AIM OF THE TASK.
Scan the lines below and report each one containing "Csütörtökön" by copying it.
====== INPUT ======
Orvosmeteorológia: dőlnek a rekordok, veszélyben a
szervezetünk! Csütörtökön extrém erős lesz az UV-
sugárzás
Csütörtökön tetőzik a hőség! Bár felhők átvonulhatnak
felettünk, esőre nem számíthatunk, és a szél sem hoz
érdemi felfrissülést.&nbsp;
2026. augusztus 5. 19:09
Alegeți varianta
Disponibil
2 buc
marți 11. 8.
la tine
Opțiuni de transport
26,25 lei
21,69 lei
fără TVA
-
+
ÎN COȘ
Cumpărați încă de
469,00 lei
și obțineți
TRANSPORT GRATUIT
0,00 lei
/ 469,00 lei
======
====== INPUT ======
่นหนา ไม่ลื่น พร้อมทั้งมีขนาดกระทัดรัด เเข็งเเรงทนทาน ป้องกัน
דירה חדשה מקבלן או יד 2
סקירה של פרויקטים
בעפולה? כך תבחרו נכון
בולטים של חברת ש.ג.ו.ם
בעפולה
======
SOLVED PROBLEM.
szervezetünk! Csütörtökön extrém erős lesz az UV-
Csütörtökön tetőzik a hőség! Bár felhők átvonulhatnak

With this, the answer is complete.